ITEM 9.01 FINANCIAL STATEMENTS AND EXHIBITS

      (c)   Exhibits



EXHIBIT NUMBER                    EXHIBIT TITLE
--------------                    -------------
              
10.1             Per-Se Technologies, Inc. 2005 Senior Executive Incentive
                 Compensation Plan.

10.2             Per-Se Technologies, Inc. 2005 Senior Management Incentive
                 Compensation Plan.

10.3             Per-Se Technologies, Inc. Employees' Retirement Savings Plan.




                                   SIGNATURES

      Pursuant to the requirements of the Securities Exchange Act of 1934, the
Registrant has duly caused this report to be signed on its behalf by the
undersigned hereunto duly authorized.

Date: May 23, 2005

                                           PER-SE TECHNOLOGIES, INC.

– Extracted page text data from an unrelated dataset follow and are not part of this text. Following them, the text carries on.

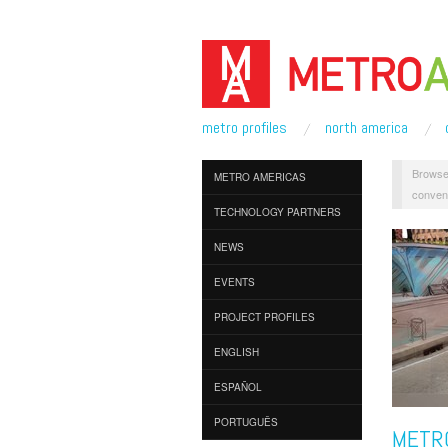
metro profiles
north america
Browse
METRO AMERICAS
conveni
TECHNOLOGY PARTNERS
NEWS
EVENTS
PROJECT PROFILES
ENGLISH
ESPAÑOL
PORTUGUÊS
METRO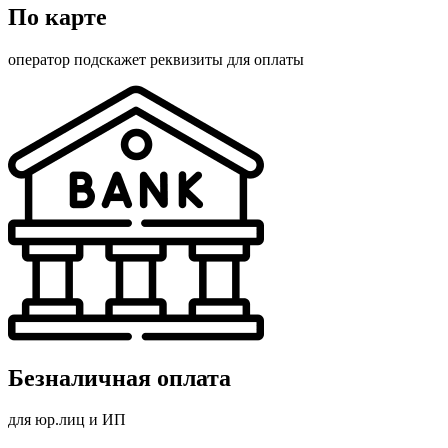
По карте
оператор подскажет реквизиты для оплаты
Безналичная оплата
для юр.лиц и ИП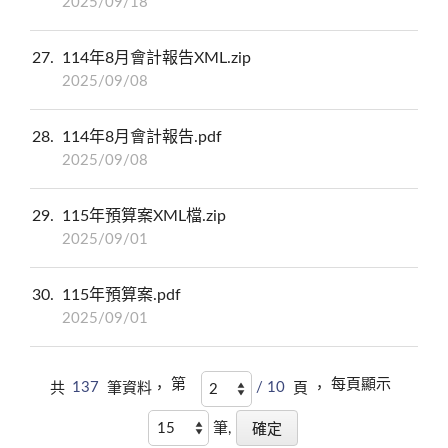
2025/09/18
27
114年8月會計報告XML.zip
2025/09/08
28
114年8月會計報告.pdf
2025/09/08
29
115年預算案XML檔.zip
2025/09/01
30
115年預算案.pdf
2025/09/01
第
每頁顯示
共
137
筆資料，
/ 10
頁 ，
筆,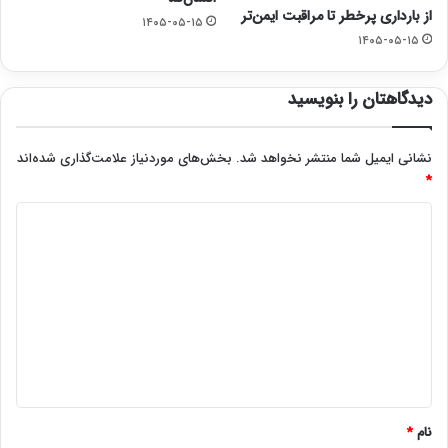
از بارداری پرخطر تا مراقبت ایمن‌تر
۱۴۰۵-۰۵-۱۵
۱۴۰۵-۰۵-۱۵
دیدگاهتان را بنویسید
نشانی ایمیل شما منتشر نخواهد شد.
بخش‌های موردنیاز علامت‌گذاری شده‌اند
*
د
ی
د
گ
ا
ه
*
نام
*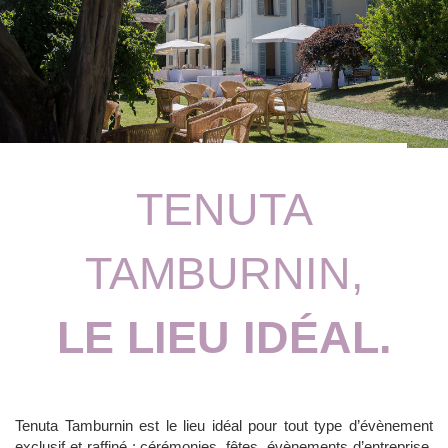
TENUTA
TAMBURNIN,
LE LIEU IDÉAL.
Tenuta Tamburnin est le lieu idéal pour tout type d’évènement
exclusif et raffiné : cérémonies, fêtes, évènements d’entreprise,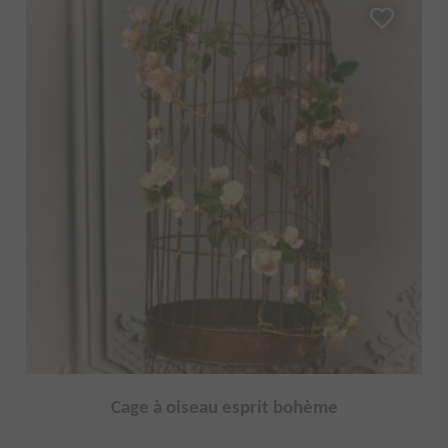
Cage à oiseau esprit bohème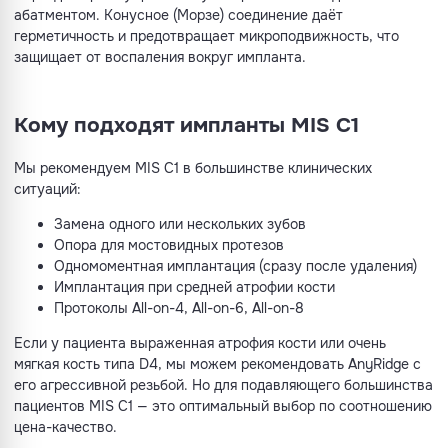
абатментом. Конусное (Морзе) соединение даёт
герметичность и предотвращает микроподвижность, что
защищает от воспаления вокруг импланта.
Кому подходят импланты MIS C1
Мы рекомендуем MIS C1 в большинстве клинических
ситуаций:
Замена одного или нескольких зубов
Опора для мостовидных протезов
Одномоментная имплантация (сразу после удаления)
Имплантация при средней атрофии кости
Протоколы All-on-4, All-on-6, All-on-8
Если у пациента выраженная атрофия кости или очень
мягкая кость типа D4, мы можем рекомендовать AnyRidge с
его агрессивной резьбой. Но для подавляющего большинства
пациентов MIS C1 — это оптимальный выбор по соотношению
цена-качество.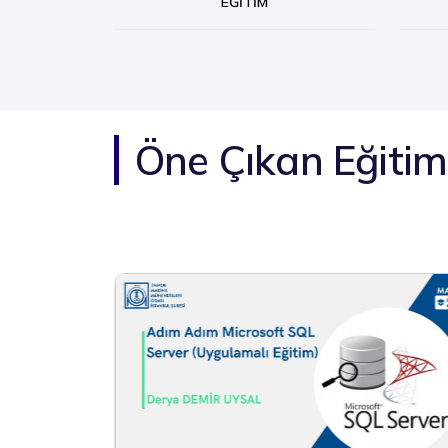
EĞITIM
Öne Çıkan Eğitim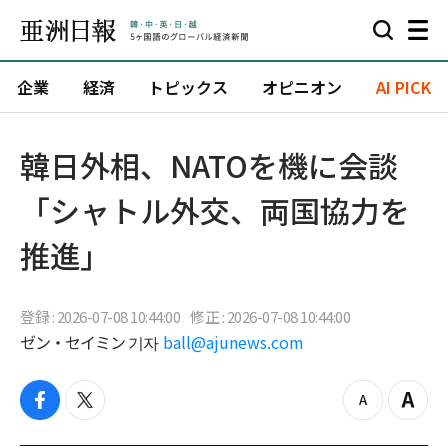
企業
経済
トピックス
オピニオン
AI PICK
韓日外相、NATOを機に会談
「シャトル外交、両国協力を
推進」
登録 : 2026-07-08 10:44:00
修正 : 2026-07-08 10:44:00
ゼン・セイミン 기자
ball@ajunews.com
f
t
z
Z
a
w
o
o
c
i
o
o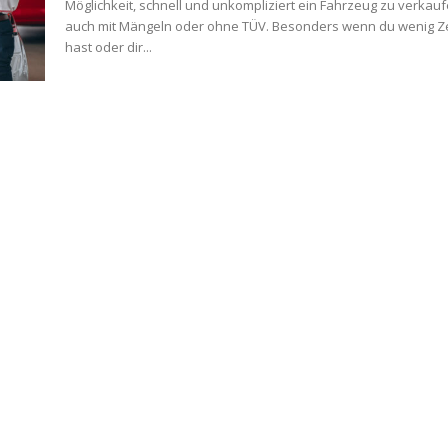
Möglichkeit, schnell und unkompliziert ein Fahrzeug zu verkauf
auch mit Mängeln oder ohne TÜV. Besonders wenn du wenig Ze
hast oder dir...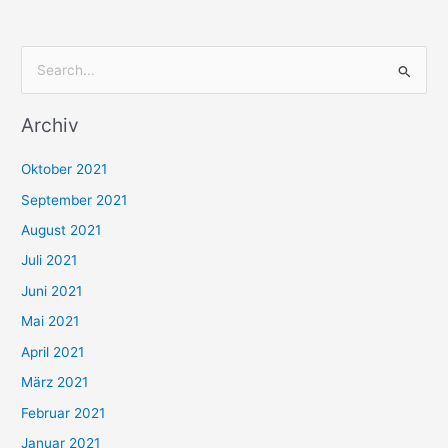
S
u
Archiv
c
h
Oktober 2021
e
September 2021
n
August 2021
n
Juli 2021
a
c
Juni 2021
h
Mai 2021
:
April 2021
März 2021
Februar 2021
Januar 2021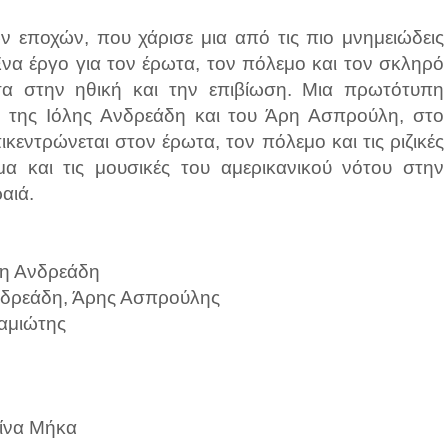
 εποχών, που χάρισε μια από τις πιο μνημειώδεις
Ένα έργο για τον έρωτα, τον πόλεμο και τον σκληρό
σα στην ηθική και την επιβίωση. Μια πρωτότυπη
ή της Ιόλης Ανδρεάδη και του Άρη Ασπρούλη, στο
ικεντρώνεται στον έρωτα, τον πόλεμο και τις ριζικές
μα και τις μουσικές του αμερικανικού νότου στην
αιά.
λη Ανδρεάδη
Ανδρεάδη, Άρης Ασπρούλης
αμιώτης
ίνα Μήκα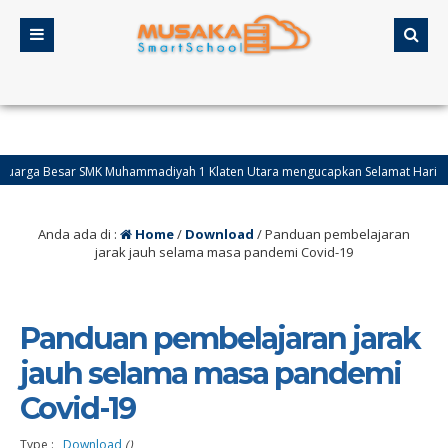
 Besar SMK Muhammadiyah 1 Klaten Utara mengucapkan Selamat Hari Raya Idul F
Anda ada di :
Home
/
Download
/
Panduan pembelajaran
jarak jauh selama masa pandemi Covid-19
Panduan pembelajaran jarak
jauh selama masa pandemi
Covid-19
Type : ,
Download
()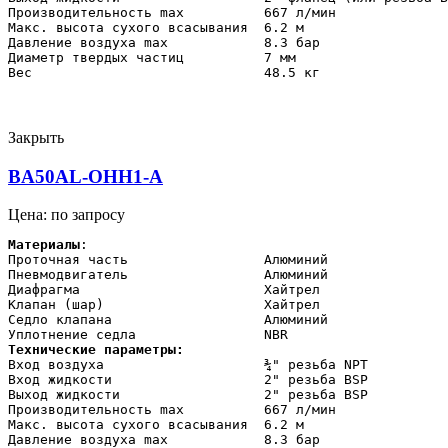
Производительность max          667 л/мин

Макс. высота сухого всасывания  6.2 м

Давление воздуха max            8.3 бар

Диаметр твердых частиц          7 мм

Вес                             48.5 кг
Закрыть
BA50AL-OHH1-A
Цена: по запросу
Материалы
:

Проточная часть                 Алюминий

Пневмодвигатель                 Алюминий

Диафрагма                       Хайтрел

Клапан (шар)                    Хайтрел

Седло клапана                   Алюминий

Технические параметры:    
Вход воздуха                    ¾" резьба NPT

Вход жидкости                   2" резьба BSP

Выход жидкости                  2" резьба BSP

Производительность max          667 л/мин

Макс. высота сухого всасывания  6.2 м

Давление воздуха max            8.3 бар
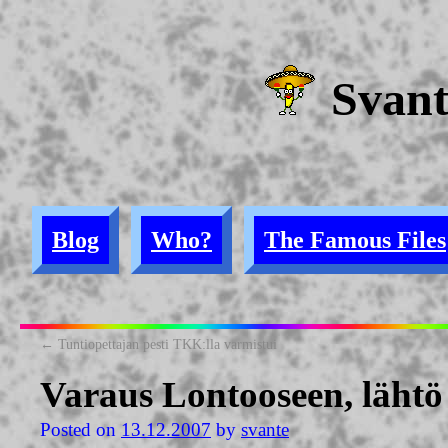
Svan
Blog
Who?
The Famous Files
←
Tuntiopettajan pesti TKK:lla varmistui
Varaus Lontooseen, lähtö 
Posted on
13.12.2007
by
svante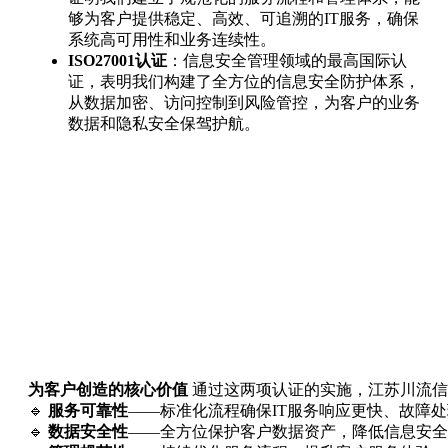
够为客户提供稳定、高效、可追溯的IT服务，确保
系统高可用性和业务连续性。
ISO27001认证
：信息安全管理领域的最高国际认
证，表明我们构建了全方位的信息安全防护体系，
从数据加密、访问控制到风险管控，为客户的业务
数据和隐私安全保驾护航。
为客户创造的核心价值
 通过这两项认证的实施，江苏川流信
🔹 
服务可靠性
——标准化流程确保IT服务响应更快、故障处
🔹 
数据安全性
——全方位保护客户数据资产，降低信息安全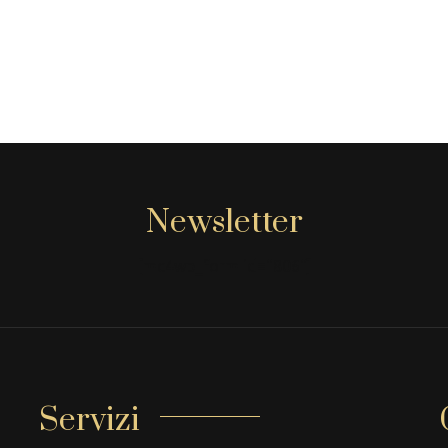
Newsletter
[mc4wp_form id="806"]
Servizi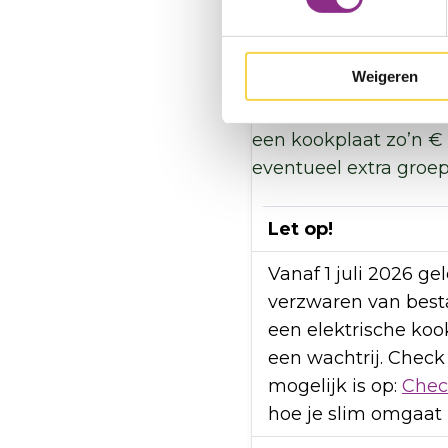
5. Ga elektrisch koke
Weigeren
Met een inductiekook
werkt namelijk op str
een kookplaat zo’n €
eventueel extra groep
Let op!
Vanaf 1 juli 2026 ge
verzwaren van best
een elektrische koo
een wachtrij. Check
mogelijk is op:
Chec
hoe je slim omgaat m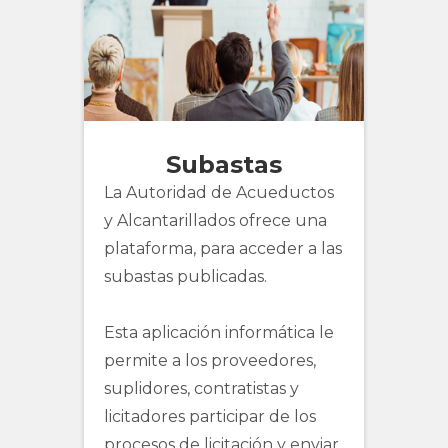
###
Subastas
La Autoridad de Acueductos
y Alcantarillados ofrece una
plataforma, para acceder a las
subastas publicadas.
Esta aplicación informática le
permite a los proveedores,
suplidores, contratistas y
licitadores participar de los
procesos de licitación y enviar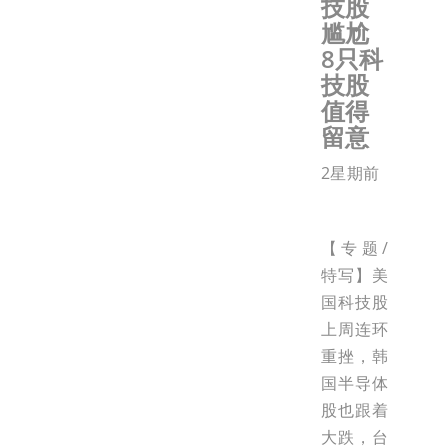
技股
尴尬
8只科
技股
值得
留意
2星期前
【专题/
特写】美
国科技股
上周连环
重挫，韩
国半导体
股也跟着
大跌，台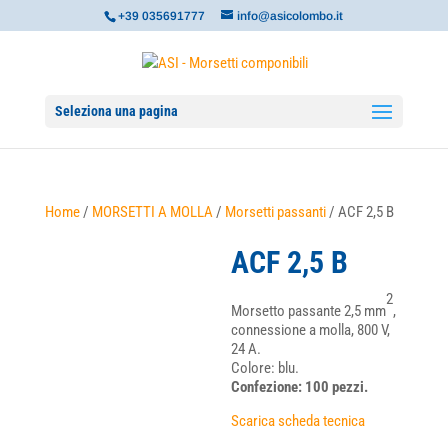
+39 035691777
info@asicolombo.it
Seleziona una pagina
Home
/
MORSETTI A MOLLA
/
Morsetti passanti
/ ACF 2,5 B
ACF 2,5 B
2
Morsetto passante 2,5 mm
,
connessione a molla, 800 V,
24 A.
Colore: blu.
Confezione: 100 pezzi.
Scarica scheda tecnica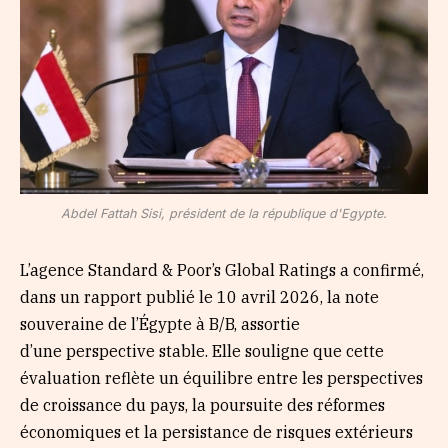
Abdel Fattah Sisi, président de la république d'Egypte.
L’agence Standard & Poor’s Global Ratings a confirmé,
dans un rapport publié le 10 avril 2026, la note
souveraine de l’Égypte à B/B, assortie
d’une perspective stable. Elle souligne que cette
évaluation reflète un équilibre entre les perspectives
de croissance du pays, la poursuite des réformes
économiques et la persistance de risques extérieurs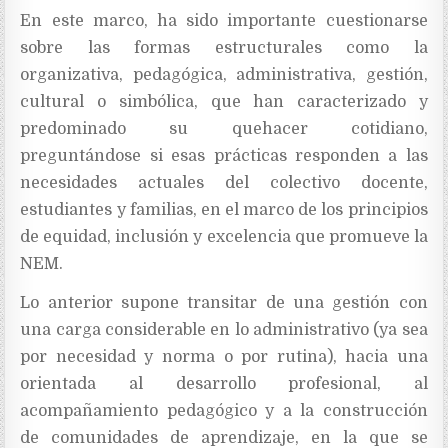
En este marco, ha sido importante cuestionarse
sobre las formas estructurales como la
organizativa, pedagógica, administrativa, gestión,
cultural o simbólica, que han caracterizado y
predominado su quehacer cotidiano,
preguntándose si esas prácticas responden a las
necesidades actuales del colectivo docente,
estudiantes y familias, en el marco de los principios
de equidad, inclusión y excelencia que promueve la
NEM.
Lo anterior supone transitar de una gestión con
una carga considerable en lo administrativo (ya sea
por necesidad y norma o por rutina), hacia una
orientada al desarrollo profesional, al
acompañamiento pedagógico y a la construcción
de comunidades de aprendizaje, en la que se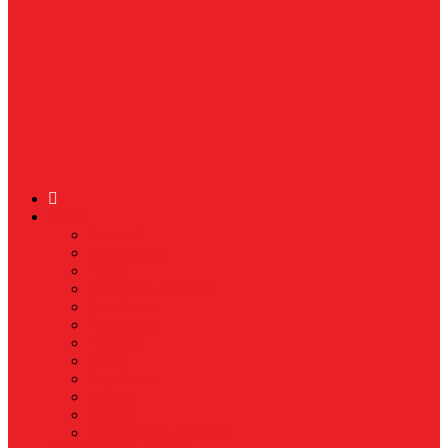
News
Nasional
Internasional
Politik
Hukum & Kriminal
Kesehatan
Pendidikan
Peristiwa
Militer
Kepolisian
Industri
Energi
Perikanan & Kelautan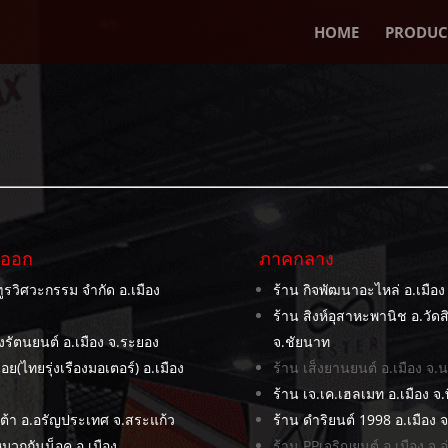
HOME
PRODUC
นออก
ภาคกลาง
ฑูรวิศวะกรรม จำกัด อ.เมือง
ร้าน กิจพัฒนาอะไหล่ อ.เมือง
ร้าน สิงห์อุสาหะพานิช อ.วัดสิ
งรัตนยนต์ อ.เมือง จ.ระยอง
จ.ชัยนาท
อย(ไทยรุ่งเรืองมอเตอร์) อ.เมือง
ร้าน เส็งยานยนต์ อ.เมือง จ
ร้าน เจ.เค.เฮลเมท อ.เมือง จ
ต้า อ.อรัญประเทศ จ.สระแก้ว
ร้าน ดำริยนต์ 1998 อ.เมือง จ
้หมวกกันน็อค อ.เมือง
ร้าน PPเจริญยนต์ อ.เมือง จ.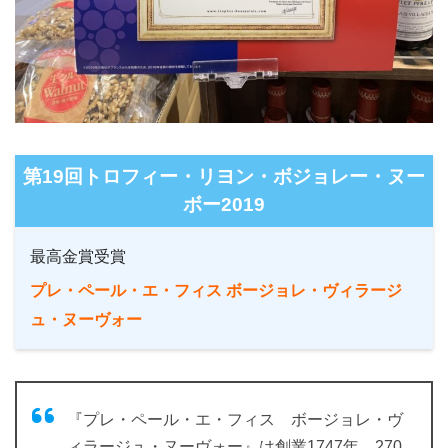
第19回トロフィー・リヨン・ボジョレー・ヌー
ボー2019
最高金賞受賞
プレ・ペール・エ・フィス ボージョレ・ヴィラージ
ュ・ヌーヴォー
『プレ・ペール・エ・フィス ボージョレ・ヴ
ィラージュ・ヌーヴォー』は創業1747年、270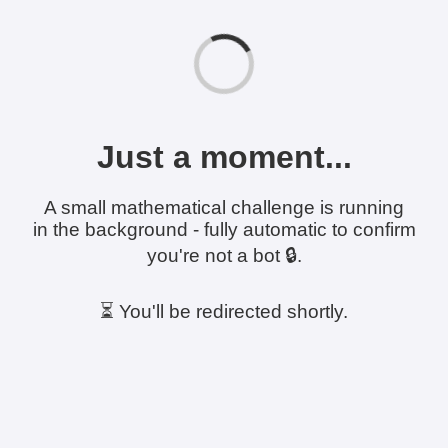
Just a moment...
A small mathematical challenge is running
in the background - fully automatic to confirm
you're not a bot 🔒.
⏳ You'll be redirected shortly.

                                           By: /s/ Chris E. Perkins
                                               ---------------------------------
                                               Chris E. Perkins
                                               Executive Vice President
                                               and Chief Financial Officer



                                  EXHIBIT INDEX



EXHIBIT NUMBER                          EXHIBIT TITLE
--------------                          -------------
                
10.1               Per-Se Technologies, Inc. 2005 Senior Executive Incentive
                   Compensation Plan.

10.2               Per-Se Technologies, Inc. 2005 Senior Management Incentive
                   Compensation Plan.

10.3               Per-Se Technologies, Inc. Employees' Retirement Savings Plan.